Há situações em que batalhas simbólicas precisam ser travadas, mesmo quando estamos cientes de que não as venceremos
Donald Trump foi, pela segunda vez, absolvido num processo de impeachment. Tal resultado era mais ou menos óbvio, ainda assim os democratas insistiram na ação contra o ex-presidente. Valeu a pena?
Do ponto de vista pragmático, a decisão dos democratas parece difícil de sustentar —e não apenas pela previsibilidade do desfecho. Processos de impeachment presidencial servem basicamente para um país livrar-se de um líder que não se mostrou à altura do cargo. No caso deste segundo processo contra Trump, isso nem sequer se colocava, pois seu mandato já havia acabado.
Existia, é verdade, a possibilidade de, com a condenação, aplicar uma pena acessória que o impediria candidatar-se em 2024, mas não creio que essa tenha sido a principal motivação dos democratas. A grande preocupação, penso, foi com aquilo que podemos chamar de julgamento da história.

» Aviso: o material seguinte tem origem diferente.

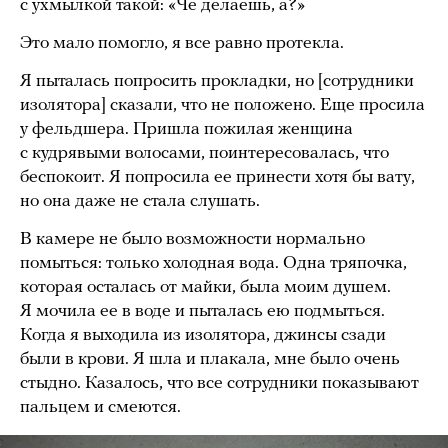
с ухмылкой такой: «Че делаешь, а?»
Это мало помогло, я все равно протекла.
Я пыталась попросить прокладки, но [сотрудники
изолятора] сказали, что не положено. Еще просила
у фельдшера. Пришла пожилая женщина
с кудрявыми волосами, поинтересовалась, что
беспокоит. Я попросила ее принести хотя бы вату,
но она даже не стала слушать.
В камере не было возможности нормально
помыться: только холодная вода. Одна тряпочка,
которая осталась от майки, была моим душем.
Я мочила ее в воде и пыталась ею подмыться.
Когда я выходила из изолятора, джинсы сзади
были в крови. Я шла и плакала, мне было очень
стыдно. Казалось, что все сотрудники показывают
пальцем и смеются.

No cálculo das lideranças democratas (e de alguns republicanos), as ações de Trump que culminaram na invasão do Capitólio constituem um dos mais duros golpes jamais desferidos contra a democracia americana. Deixar de tentar aplicar o remédio constitucional cabível, que é o impeachment, seria, no plano moral, normalizar essas atitudes, o que é bem complicado, para dizer o mínimo.
Concordo com o raciocínio e acho que ele vale para o Brasil sob Bolsonaro. Embora me considere um pragmático, creio que existam algumas situações em que batalhas simbólicas precisam ser travadas, mesmo quando estamos cientes de que não as venceremos.

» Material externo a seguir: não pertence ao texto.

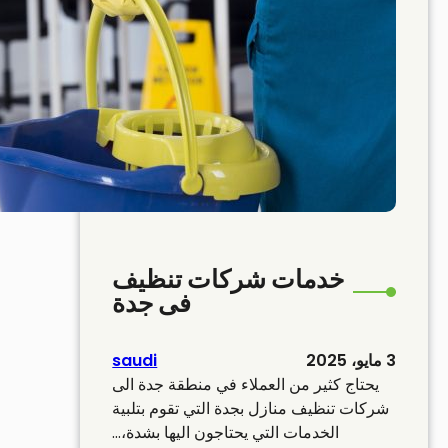
خدمات شركات تنظيف
فى جدة
3 مايو، 2025
saudi
يحتاج كثير من العملاء في منطقة جدة الى
شركات تنظيف منازل بجدة التي تقوم بتلبية
الخدمات التي يحتاجون اليها بشدة،…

O impeachment, hoje, não seria aprovado, mas daí não decorre que a parcela dos brasileiros que rejeita as atitudes do capitão reformado não tenhamos a obrigação moral de pelo menos ensaiar uma reação institucional para que seus muitos crimes de responsabilidade não fiquem impunes. É uma satisfação que devemos à história. Sem ela, os pósteros irão com razão nos considerar um país de maricas.